HII School. Huntington Ingalls Industries’ Ingalls Shipbuilding opened its new Shipbuilder Academy site in a ribbon-cutting ceremony near Gulfport, Miss., on Oct. 10. The academy was first established n 2016 at the Ingalls’ Maritime Training Academy with the goal of providing students with a foundation in the maritime industry and fill a current industry skills gap. HII is now expanding the program to this new site in partnership with the Gulfport School District at the re-purposed Gaston Point Elementary School in Mississippi. The company noted the program is starting its fourth year, has expanded to Mobile County, and enrolls students for eight high schools along the Gulf Coast. The new facility will expand to three more high schools.

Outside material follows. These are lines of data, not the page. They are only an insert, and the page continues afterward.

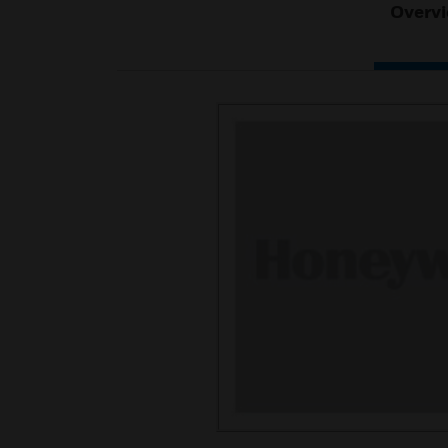
Overv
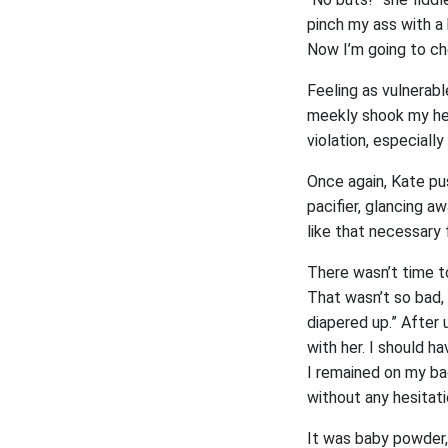
pinch my ass with a b
Now I’m going to ch
Feeling as vulnerabl
meekly shook my hea
violation, especially
Once again, Kate pu
pacifier, glancing a
like that necessary 
There wasn’t time to
That wasn’t so bad,
diapered up.” After 
with her. I should h
I remained on my ba
without any hesitati
It was baby powder,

Hack the Army 2.0. The Pentagon has tapped HackerOne to run the Army’s second bug bounty program, designed to bring in ethical hackers to find flaws in the service’s public-facing websites. “Opening up the Army’s cyber terrain to the hacker community is exactly the type of outside-the-box, partnership approach we need to take to rapidly harden and better defend our most foundational weapons system: the Army network,” Lt. Gen. Stephen Fogarty, head of Army Cyber Command, said in a statement. This will be HackerOne’s ninth bug bounty program since launching “Hack the Pentagon” in 2016, and operating subsequent efforts with the Army, Air Force and the Marine Corps. The first “Hack the Army” resulted in over 100 discovered vulnerabilities and $100,000 in prize money awarded to the hackers. The next Army ethical hacking program will run from Oct. 9 to Nov. 8 and cover more than 60 publicly accessible web assets.